Anna menunggu. Tidak ada jawaban. Tentu saja. Apa, sih, yang dia harapkan dari hostel dengan wujud seperti ini?

Dia kembali menghirup udara dingin dalam-dalam, mengembuskannya. Kemudian, dengan tangan gemetar ka­rena kedinginan dan ketakutan, dia mencoba menekan gagang pintu ke bawah.

Pintu itu terbuka, berayun ke dalam dengan suara deritan.

Hangat, adalah kata pertama yang terlintas di benak Anna. Dia bisa merasakan sedikit hawa pemanas ruangan yang mengu­ar dari celah pintu. Didorongnya pintu hingga terbuka lebih lebar dan, untuk sesaat, dia hanya bisa melihat gelap.

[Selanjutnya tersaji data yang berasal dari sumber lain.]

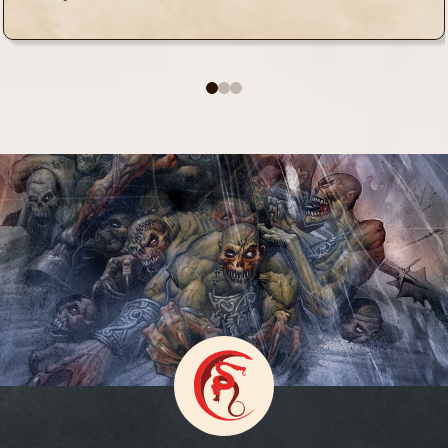
0
1
2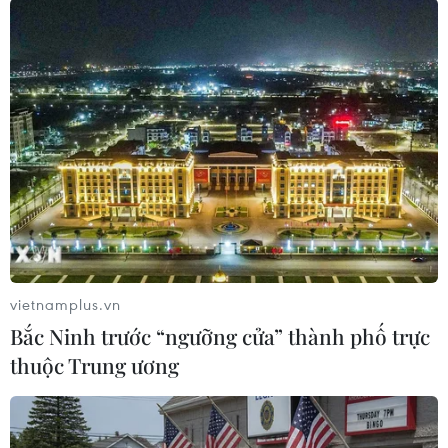
TIN LIÊN QUAN
vietnamplus.vn
Bắc Ninh trước “ngưỡng cửa” thành phố trực
thuộc Trung ương
Ông Putin muốn bình thường hóa quan hệ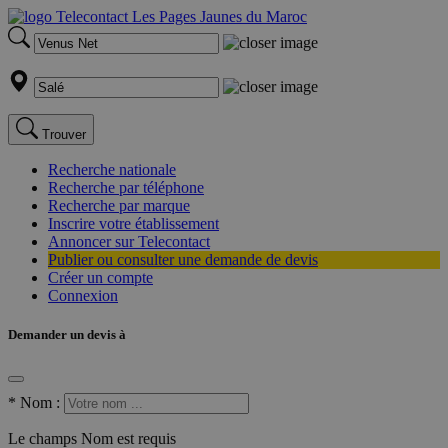
Trouver
Recherche nationale
Recherche par téléphone
Recherche par marque
Inscrire votre établissement
Annoncer sur Telecontact
Publier ou consulter une demande de devis
Créer un compte
Connexion
Demander un devis à
*
Nom :
Le champs Nom est requis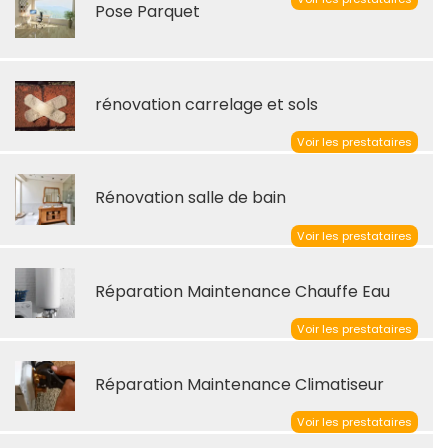
Pose Parquet
rénovation carrelage et sols
Voir les prestataires
Rénovation salle de bain
Voir les prestataires
Réparation Maintenance Chauffe Eau
Voir les prestataires
Réparation Maintenance Climatiseur
Voir les prestataires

Namun, kemudian, setelah dia memberanikan diri untuk masuk, lampu berwarna kekuningan menyala secara otomatis. Anna melihat garis-garis ruangan yang mirip foyer, meski biasanya foyer tidak akan terlihat acak-acakan seperti ini. Karpetnya sudah bergeser ke sana kemari, kertas dindingnya yang bermotif ulir merah hati sudah mengelupas. Vas bunga di atas meja terguling, airnya tumpah. Di tembok di atas meja tersebut, Anna melihat tulisan “loss” lagi. Dan, di sebelahnya, terdapat sebuah pintu tertutup dengan tulisan berbahasa Jerman, yang artinya “RESEPSIONIS—TOLONG KETUK PINTU DULU”.

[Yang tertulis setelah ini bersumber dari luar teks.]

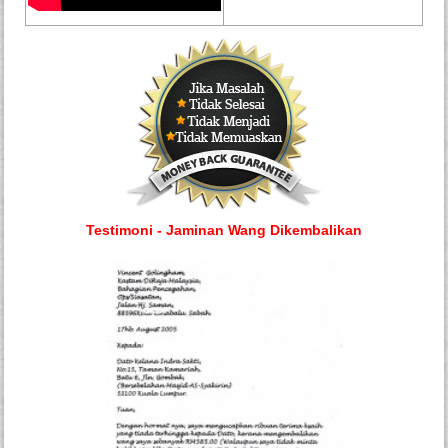
Testimoni - Jaminan Wang Dikembalikan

Anna mendekat dan mengetuk. Dia masih tidak mende­ngar apa pun, kecuali mungkin suara dengkuran. Dia menge­tuk lagi dengan putus asa. Akhirnya, terdengar suara seorang lelaki yang menjawab dengan malas-malasan.

“Come in.”

Pintu itu mengeluarkan bunyi klik. Anna membukanya, dan disambut pemandangan yang nyaris tidak membuatnya terkejut lagi. Jika halaman rumah dan foyer saja sudah se­kacau itu, wajar jika ruang resepsionis pun dipenuhi sampah, tumpukan pakaian, dan sisa-sisa makanan yang berceceran di lantai.

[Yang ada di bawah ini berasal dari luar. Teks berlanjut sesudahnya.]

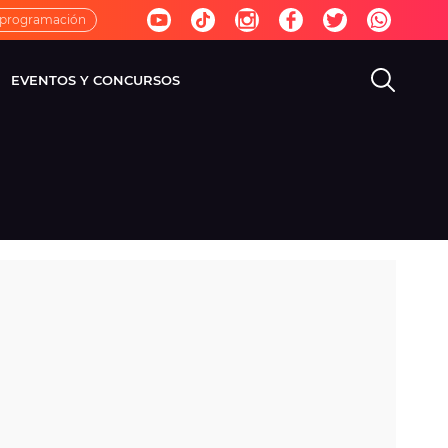
 programación
EVENTOS Y CONCURSOS
EVISIÓN
VIDA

Yang benar saja, batin Anna, mencoba memercayai sekali lagi bahwa dia kini berada di Austria. Bayangan Anna tentang Austria adalah musik yang indah dan Vienna bread dan The Sound of Music, bukan The Fall of the House of Usher begini.

Mata Anna menangkap sosok seorang lelaki yang duduk di balik meja resepsionis di sudut ruangan. Kepala lelaki itu rebah miring di meja, matanya terpejam. Rambutnya cokelat dan rahangnya tegas. Dia berbalut selimut flanel dan mendeng­kur dalam tidur ayamnya, seolah itu pekerjaan paling wajar yang bisa dilakukan seorang resepsionis hostel.